Fire risks due to the use of incorrect air-filter and insulation materials
In this article, we would like to draw your attention to fire risks arising from the use of unsuitable air-filter, insulation and cladding materials in the engine room.
Through its network of correspondents, Norwegian Hull Club has been made aware of cases where polyester-type filters are being used as turbocharger air-filters. Such filters are intended for use in air-conditioning plants. However, there have been instances where polyester filters have been used in turbochargers for both 2-stroke and 4-stroke engines when an approved filter has not been available.
Polyester filter material is highly flammable and, when used in machinery located in the engine room, it will absorb oil / fuel vapors and hydrocarbon particles and become a potential source of ignition – essentially a torch ready to ignite.
Only filter materials specifically designed for diesel engines should be used. The correct filter material specification should also be included in a vessel’s planned maintenance system / spare parts ordering system. This should prevent the crew using an incorrect type of filter by helping to ensure that they request the approved type.
From cases Norwegian Hull Club has been involved in concerning engine room fires caused by leaks from fuel and lubricating oil pipes spraying onto hot surfaces, a large number of blazes start in the vicinity of the turbochargers. This is due to oil spray and insufficiently insulated exhaust gas pipes.

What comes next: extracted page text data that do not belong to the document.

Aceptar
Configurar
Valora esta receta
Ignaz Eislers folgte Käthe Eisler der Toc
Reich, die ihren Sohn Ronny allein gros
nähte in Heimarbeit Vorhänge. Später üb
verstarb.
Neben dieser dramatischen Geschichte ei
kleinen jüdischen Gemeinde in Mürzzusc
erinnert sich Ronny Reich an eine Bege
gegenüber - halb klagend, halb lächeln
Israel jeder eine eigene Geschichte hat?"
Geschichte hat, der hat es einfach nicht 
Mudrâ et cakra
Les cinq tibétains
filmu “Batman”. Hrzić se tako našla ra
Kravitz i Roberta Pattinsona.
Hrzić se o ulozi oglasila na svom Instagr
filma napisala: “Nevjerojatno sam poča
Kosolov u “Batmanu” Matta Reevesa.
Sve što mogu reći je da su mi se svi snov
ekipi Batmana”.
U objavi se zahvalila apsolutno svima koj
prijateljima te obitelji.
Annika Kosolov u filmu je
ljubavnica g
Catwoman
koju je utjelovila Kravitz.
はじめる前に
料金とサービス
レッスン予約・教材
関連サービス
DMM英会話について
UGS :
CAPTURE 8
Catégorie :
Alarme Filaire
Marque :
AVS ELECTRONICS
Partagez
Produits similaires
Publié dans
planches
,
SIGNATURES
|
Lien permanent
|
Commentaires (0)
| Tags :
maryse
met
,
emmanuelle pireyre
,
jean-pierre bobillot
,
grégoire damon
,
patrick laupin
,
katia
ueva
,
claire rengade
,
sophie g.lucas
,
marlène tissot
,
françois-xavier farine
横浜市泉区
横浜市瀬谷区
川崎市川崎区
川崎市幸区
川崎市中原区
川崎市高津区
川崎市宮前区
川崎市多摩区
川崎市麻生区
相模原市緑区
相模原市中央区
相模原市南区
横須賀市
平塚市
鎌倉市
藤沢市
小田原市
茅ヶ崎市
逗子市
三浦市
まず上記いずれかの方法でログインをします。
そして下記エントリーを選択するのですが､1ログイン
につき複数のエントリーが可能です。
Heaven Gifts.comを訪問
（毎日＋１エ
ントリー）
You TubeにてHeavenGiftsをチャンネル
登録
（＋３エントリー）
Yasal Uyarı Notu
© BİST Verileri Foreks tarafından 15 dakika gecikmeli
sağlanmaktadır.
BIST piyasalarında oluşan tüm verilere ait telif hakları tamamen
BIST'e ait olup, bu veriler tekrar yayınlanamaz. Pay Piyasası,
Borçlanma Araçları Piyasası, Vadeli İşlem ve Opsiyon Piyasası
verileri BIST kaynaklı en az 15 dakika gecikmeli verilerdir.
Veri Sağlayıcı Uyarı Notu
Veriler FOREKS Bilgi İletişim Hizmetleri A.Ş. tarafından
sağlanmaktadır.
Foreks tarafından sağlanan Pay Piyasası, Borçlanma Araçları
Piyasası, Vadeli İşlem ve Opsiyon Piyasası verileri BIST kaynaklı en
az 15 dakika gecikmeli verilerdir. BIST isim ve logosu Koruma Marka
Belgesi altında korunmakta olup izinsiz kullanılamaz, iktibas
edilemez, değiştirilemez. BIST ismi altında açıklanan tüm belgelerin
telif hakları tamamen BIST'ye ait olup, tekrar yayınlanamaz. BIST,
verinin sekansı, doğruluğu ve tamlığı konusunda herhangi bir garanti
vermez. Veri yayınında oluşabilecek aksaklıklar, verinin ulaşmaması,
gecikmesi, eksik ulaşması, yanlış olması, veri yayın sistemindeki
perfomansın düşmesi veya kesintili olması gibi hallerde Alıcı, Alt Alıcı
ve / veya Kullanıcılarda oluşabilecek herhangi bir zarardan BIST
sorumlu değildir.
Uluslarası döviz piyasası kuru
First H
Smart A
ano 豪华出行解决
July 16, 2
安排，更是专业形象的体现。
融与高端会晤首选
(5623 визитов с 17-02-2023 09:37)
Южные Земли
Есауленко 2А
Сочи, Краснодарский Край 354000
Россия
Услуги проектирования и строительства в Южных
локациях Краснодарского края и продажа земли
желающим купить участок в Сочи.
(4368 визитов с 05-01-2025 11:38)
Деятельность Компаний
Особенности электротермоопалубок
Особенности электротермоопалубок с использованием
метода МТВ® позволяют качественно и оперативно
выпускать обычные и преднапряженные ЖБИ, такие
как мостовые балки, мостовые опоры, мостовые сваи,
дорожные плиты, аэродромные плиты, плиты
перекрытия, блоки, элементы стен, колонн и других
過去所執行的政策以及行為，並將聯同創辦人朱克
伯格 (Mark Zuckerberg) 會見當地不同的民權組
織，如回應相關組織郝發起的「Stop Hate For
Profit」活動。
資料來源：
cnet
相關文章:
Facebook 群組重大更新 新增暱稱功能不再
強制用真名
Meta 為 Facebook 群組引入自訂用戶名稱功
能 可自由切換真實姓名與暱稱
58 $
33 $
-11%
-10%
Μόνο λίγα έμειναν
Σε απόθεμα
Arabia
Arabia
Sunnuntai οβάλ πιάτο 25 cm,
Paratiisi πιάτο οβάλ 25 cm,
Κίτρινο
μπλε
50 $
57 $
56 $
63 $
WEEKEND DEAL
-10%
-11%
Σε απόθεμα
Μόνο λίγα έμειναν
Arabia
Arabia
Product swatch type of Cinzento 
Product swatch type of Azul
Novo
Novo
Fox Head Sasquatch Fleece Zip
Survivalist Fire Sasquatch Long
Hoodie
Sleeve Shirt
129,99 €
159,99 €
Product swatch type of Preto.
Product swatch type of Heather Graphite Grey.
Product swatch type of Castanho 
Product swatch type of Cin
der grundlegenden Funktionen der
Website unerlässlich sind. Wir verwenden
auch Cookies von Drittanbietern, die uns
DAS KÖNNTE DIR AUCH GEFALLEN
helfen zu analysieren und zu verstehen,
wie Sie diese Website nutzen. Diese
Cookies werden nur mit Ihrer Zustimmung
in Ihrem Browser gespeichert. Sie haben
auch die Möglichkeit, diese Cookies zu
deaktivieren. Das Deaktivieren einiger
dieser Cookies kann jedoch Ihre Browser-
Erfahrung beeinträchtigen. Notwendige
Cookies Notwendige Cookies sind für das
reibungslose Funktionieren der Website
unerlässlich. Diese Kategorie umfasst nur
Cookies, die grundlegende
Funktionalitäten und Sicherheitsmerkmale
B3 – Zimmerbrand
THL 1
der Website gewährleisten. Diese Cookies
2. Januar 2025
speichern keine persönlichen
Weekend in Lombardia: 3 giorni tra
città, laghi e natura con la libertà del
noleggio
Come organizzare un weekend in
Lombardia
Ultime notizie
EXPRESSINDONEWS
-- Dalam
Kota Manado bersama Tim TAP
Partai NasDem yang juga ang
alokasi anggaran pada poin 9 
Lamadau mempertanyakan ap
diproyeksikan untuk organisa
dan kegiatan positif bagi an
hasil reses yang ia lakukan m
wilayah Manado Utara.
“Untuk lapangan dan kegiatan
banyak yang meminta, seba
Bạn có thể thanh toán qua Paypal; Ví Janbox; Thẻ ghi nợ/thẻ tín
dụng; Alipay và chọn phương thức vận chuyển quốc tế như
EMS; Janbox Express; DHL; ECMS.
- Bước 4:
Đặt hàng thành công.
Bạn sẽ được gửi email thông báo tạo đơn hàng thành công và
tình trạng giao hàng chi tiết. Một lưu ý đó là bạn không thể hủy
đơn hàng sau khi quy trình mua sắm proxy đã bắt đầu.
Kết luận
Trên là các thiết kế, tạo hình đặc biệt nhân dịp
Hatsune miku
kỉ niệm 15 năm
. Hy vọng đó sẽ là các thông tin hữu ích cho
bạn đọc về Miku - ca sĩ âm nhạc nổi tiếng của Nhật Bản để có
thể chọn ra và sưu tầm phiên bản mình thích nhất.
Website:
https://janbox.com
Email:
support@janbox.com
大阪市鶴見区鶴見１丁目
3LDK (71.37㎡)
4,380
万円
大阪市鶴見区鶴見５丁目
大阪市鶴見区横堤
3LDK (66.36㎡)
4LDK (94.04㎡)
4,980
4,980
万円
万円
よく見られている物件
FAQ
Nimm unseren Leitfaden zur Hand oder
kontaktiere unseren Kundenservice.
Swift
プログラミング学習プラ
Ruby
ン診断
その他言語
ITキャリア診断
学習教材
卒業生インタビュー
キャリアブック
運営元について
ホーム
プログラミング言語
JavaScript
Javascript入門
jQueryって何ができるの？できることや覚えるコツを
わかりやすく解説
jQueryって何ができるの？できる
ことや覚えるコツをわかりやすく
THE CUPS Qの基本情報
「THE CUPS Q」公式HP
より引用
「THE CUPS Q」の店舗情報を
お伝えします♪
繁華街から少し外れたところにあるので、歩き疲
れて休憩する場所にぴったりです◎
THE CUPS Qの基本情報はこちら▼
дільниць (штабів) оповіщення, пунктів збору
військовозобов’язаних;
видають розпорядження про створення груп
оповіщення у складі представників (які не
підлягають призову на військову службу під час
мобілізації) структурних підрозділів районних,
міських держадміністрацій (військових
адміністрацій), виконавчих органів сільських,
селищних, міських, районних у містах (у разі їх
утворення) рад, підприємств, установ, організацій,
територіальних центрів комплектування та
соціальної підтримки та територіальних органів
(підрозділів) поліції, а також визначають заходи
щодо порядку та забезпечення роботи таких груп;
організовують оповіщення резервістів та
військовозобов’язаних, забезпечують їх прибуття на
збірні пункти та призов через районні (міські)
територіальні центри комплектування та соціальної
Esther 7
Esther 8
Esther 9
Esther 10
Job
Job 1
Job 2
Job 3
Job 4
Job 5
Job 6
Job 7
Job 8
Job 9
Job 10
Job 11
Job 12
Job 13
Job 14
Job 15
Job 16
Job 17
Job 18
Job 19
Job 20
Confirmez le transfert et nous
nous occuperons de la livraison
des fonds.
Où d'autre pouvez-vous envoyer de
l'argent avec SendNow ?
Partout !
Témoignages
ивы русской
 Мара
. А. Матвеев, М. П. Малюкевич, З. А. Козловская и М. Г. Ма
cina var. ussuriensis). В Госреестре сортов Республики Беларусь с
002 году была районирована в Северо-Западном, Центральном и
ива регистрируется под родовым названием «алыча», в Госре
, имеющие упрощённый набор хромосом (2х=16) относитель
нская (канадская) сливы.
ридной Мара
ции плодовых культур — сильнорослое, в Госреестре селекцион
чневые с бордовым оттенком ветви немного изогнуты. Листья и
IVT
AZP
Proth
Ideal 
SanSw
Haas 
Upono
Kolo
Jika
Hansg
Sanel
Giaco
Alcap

Insulation has often been found in a deteriorated state, with both the insulation and soft cladding sometimes soaked in oil. Frequently, the insulation material or cladding used is of an incorrect type and improperly installed, leaving the exhaust pipe sections partially uninsulated.
With regard to the use of polyester-type filters for turbochargers, in addition to the fire risk the filter mesh is very dense and creates air restrictions, thereby reducing air intake to the diesel engine which could have an adverse effect on engine performance.
With reference to SOLAS Chapter II-2 Part B – Prevention of Fire and Explosion Regulation 4 – Probability of Ignition, Norwegian Hull Club recommends that owners and managers initiate a risk assessment to reveal if flammable filter materials are being used on board as air filters for turbochargers and/or other machinery in the engine room.
In addition, and with ref to SOLAS regulations, we recommend checking the specification of
materials used on board for the insulation and cladding of exhaust gas pipes and other high-temperature surfaces, in order to avoid the risk of an ignition source in case of oil spray.